Prof. Steve Squyres ’78 Ph.D. ’81, astronomy, told a Senate committee on Wednesday that U.S. space exploration programs risk significant delays and setbacks because they are severely underfunded. Despite the importance of the issue, only two senators attended the hearing.
Squyres testified on Capitol Hill before the Senate Committee on Commerce, Science and Transportation, along with a panel of experts that included the leader of the National Aeronautics and Space Administration’s latest mission to Mars, the MSL Curiosity rover program. Squyres is the chairman of the NASA Advisory Council, which advises the NASA Administrator on issues important to the agency.
Despite the recent successful landing of the Curiosity rover, the space agency is facing massive budget cuts, and the future of its planetary science program remains unclear. During his testimony, Squyres argued that the current NASA budget is insufficient to pursue a manned mission to Mars without risking “lengthy” delays.
In 2010, President Barack Obama called for a mission to Mars’ orbit by the mid 2030s, and a subsequent mission to the surface of the planet. However, Squyres said the agency lacks the funding to build crucial components for the vehicles needed to get to the planet.
“Without some means to develop or acquire the missing piece – either a deep space habitation module or a lunar lander – a decade from now NASA will be unable to do much more in deep space than duplicate the success of Apollo 8’s historic mission to orbit the Moon, more than half a century later,” Squyres said.

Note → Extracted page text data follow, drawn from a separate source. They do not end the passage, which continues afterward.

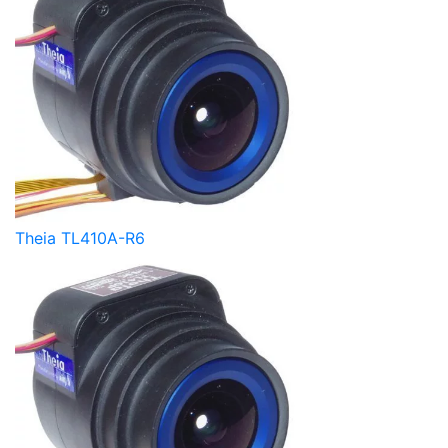
Theia TL410A-R6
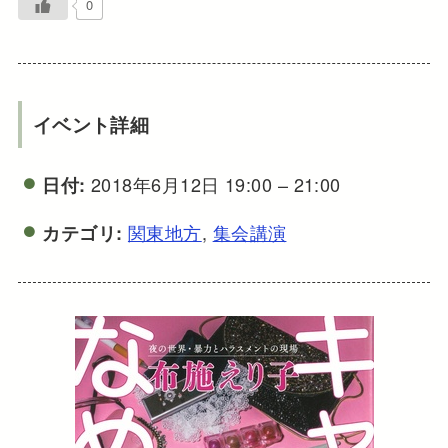
0
イベント詳細
2018年6月12日 19:00
–
21:00
日付:
関東地方
,
集会講演
カテゴリ:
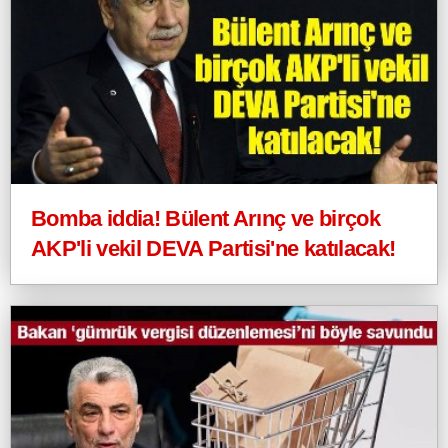
Bomba iddia! Bülent Arınç ve birçok
AKP'li vekil DEVA Partisi'ne katılacak!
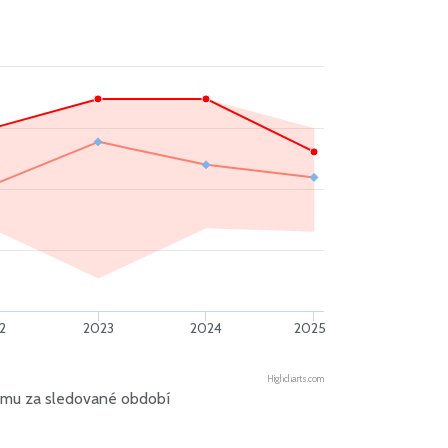
2
2023
2024
2025
Highcharts.com
íjmu za sledované období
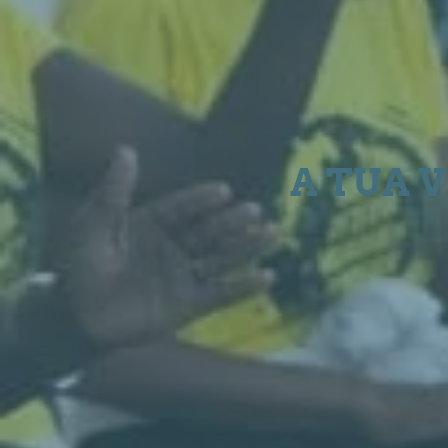
A TUA 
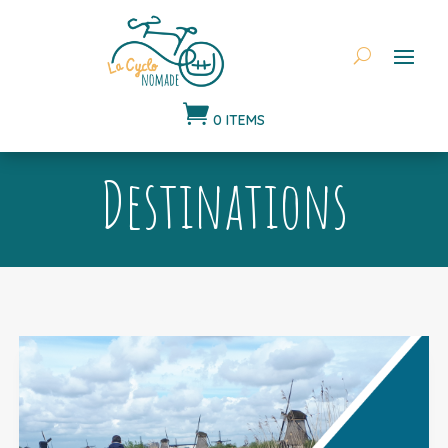

0 ITEMS
Destinations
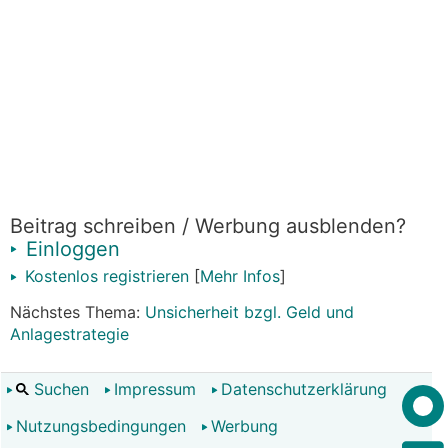
Beitrag schreiben / Werbung ausblenden?
Einloggen
Kostenlos registrieren
[
Mehr Infos
]
Nächstes Thema:
Unsicherheit bzgl. Geld und
Anlagestrategie
Suchen
Impressum
Datenschutzerklärung
Nutzungsbedingungen
Werbung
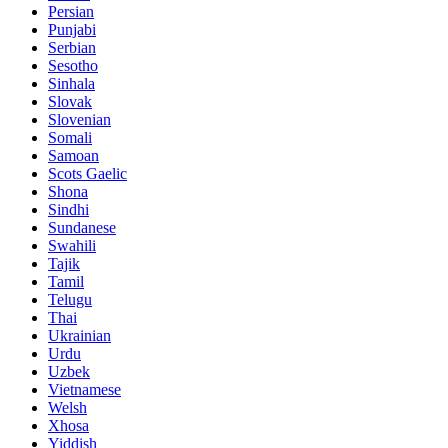
Persian
Punjabi
Serbian
Sesotho
Sinhala
Slovak
Slovenian
Somali
Samoan
Scots Gaelic
Shona
Sindhi
Sundanese
Swahili
Tajik
Tamil
Telugu
Thai
Ukrainian
Urdu
Uzbek
Vietnamese
Welsh
Xhosa
Yiddish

While the panel of scientists warned of the grave threat facing the agency’s future, only two senators, Bill Nelson (D-Fla.) and Kay Bailey Hutchison (R-Texas) attended the hearing, according to the Planetary Society, a space exploration advocacy group led by Bill Nye ’77.
Squyres also lamented NASA’s decision to withdraw from a series of joint rover missions with the European Space Agency to Mars in 2016 and 2018 due to budget cuts. He called such international collaboration the path that “may hold the greatest potential for bridging the gap between what NASA is being asked to do and what its budget allows it to do.”
“If no commitment to a Mars sample return mission is made … the result will be highly detrimental to the future of U.S. planetary science,” Squyres told the committee.